No último dia cinco de maio, a Organização Mundial da Saúde (OMS) declarou o fim da emergência global da Covid-19. No entanto, mesmo após mais de três anos, ainda são visíveis os impactos da pandemia na rotina de ensino-aprendizagem de crianças e adolescentes. Na cidade do Rio de Janeiro, um estudo coordenado por pesquisadores da UFRJ e da Durham University, do Reino Unido, alertou que crianças pobres aprenderam quase a metade do conteúdo esperado durante o ensino remoto no período da pandemia.

Em 2020, o jornal comunitário Fala Roça divulgou que, segundo a Secretaria Municipal de Saúde (SMS), a Rocinha chegou a liderar o número de casos de Covid-19 em favelas do Rio. Junto a isso, veio o impacto da pandemia entre os moradores, como, por exemplo, o aumento do desemprego.

Foi nesse período de adversidade que a pedagoga e contadora de histórias negras, Carla Souza, cria da Rocinha, criou o projeto inicialmente chamado Mãe de Cria. Na época, a iniciativa se concretizou na forma de um grupo em um aplicativo de mensagens, oferecendo uma rede de acolhimento e orientações pedagógicas para lidar com os pequenos confinados em casa. 

“O Mãe de Cria é um projeto que nasceu em meio a uma adversidade mundial: a pandemia do coronavírus. Estávamos todos atônitos diante do inimigo invisível. Foram longos dois anos dedicados a levar suporte educacional e lúdico para famílias em vulnerabilidade social. Pensando nos crias das favelas, periferias, subúrbios e quebradas do Brasil, construímos uma rede de afeto (principalmente) e de educação afrorreferenciada. Porém, a mudança faz parte da dinâmica da vida e de toda sua natureza.” — Carla Souza

Carla Souza em uma contação de história online, em uma live sobre o livro Amoras, de Emicida, durante a pandemia, ainda enquanto projeto Mãe de Cria, em 2020. Foto: Bárbara Dias
Carla Souza em uma contação de história online, em uma live sobre o livro Amoras, de Emicida, durante a pandemia, ainda enquanto projeto Mãe de Cria, em 2020. Foto: Bárbara Dias

Carla começou oferecendo a possibilidade de fazer atividades em casa, já que o projeto nasceu com as demandas da pandemia. Entre 2020 e 2022, criava atividades com sucata para que as famílias replicassem, sempre baseadas na literatura afro-brasileira e africana, além de produzir vídeos de contação de histórias de literatura negra infanto-juvenil. Carla chamou o projeto de Mãe de Cria, porque, como explicou, é “’mãe’ baseado no perfil da maioria de famílias em vulnerabilidade no Brasil, que têm mulheres negras chefiando lares, e ‘cria’ porque vem de uma expressão comum utilizada em favelas e periferias para designar pessoas que nasceram e foram criadas nestes locais”.

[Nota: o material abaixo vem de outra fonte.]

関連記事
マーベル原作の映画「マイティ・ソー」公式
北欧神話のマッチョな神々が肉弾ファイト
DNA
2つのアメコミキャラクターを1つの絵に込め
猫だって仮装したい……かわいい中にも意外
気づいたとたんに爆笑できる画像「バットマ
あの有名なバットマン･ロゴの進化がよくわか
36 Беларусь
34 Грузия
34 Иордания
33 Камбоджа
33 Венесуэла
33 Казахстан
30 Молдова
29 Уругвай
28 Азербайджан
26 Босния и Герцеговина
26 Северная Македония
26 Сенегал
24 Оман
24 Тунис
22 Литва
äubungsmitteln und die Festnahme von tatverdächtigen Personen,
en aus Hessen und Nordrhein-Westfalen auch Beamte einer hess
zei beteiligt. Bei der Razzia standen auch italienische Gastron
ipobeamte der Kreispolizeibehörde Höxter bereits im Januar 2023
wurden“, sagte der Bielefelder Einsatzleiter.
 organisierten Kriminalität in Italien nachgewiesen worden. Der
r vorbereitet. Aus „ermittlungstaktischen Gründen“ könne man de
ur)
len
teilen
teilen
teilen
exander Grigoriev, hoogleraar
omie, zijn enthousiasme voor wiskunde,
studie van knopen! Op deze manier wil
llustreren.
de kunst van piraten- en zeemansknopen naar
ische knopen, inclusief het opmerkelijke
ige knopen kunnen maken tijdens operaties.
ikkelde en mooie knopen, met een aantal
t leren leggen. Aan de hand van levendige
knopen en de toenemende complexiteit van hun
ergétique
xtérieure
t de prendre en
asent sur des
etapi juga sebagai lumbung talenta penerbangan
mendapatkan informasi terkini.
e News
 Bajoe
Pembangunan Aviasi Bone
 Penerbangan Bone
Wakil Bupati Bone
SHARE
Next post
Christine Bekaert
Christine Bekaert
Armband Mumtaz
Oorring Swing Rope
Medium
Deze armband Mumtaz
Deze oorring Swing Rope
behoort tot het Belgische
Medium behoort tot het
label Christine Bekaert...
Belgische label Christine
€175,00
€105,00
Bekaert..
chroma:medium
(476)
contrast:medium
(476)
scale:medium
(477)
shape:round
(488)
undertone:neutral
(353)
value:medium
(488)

O grupo de mensagens para amigas e amigos virou um perfil nas redes sociais. Com o retorno aos espaços coletivos, o Mãe de Cria saiu das telas e ganhou as ruas, através de palestras em escolas, favelas e ONGs. Depois que se tornou um projeto físico, expandiu ainda mais o seu escopo e beneficiou crianças, majoritariamente pretas, em todo o estado do Rio de Janeiro. Durante esse trajeto, Carla sempre manteve os crias das favelas e quebradas em seu foco, seja através da rede de afeto que se estabeleceu ou da educação afrorreferenciada, métodos da iniciativa. O Mãe de Cria ensinava suas crianças a partir do protagonismo preto, de narrativas que partem das potencialidades do povo africano, de dentro e fora do continente-mãe.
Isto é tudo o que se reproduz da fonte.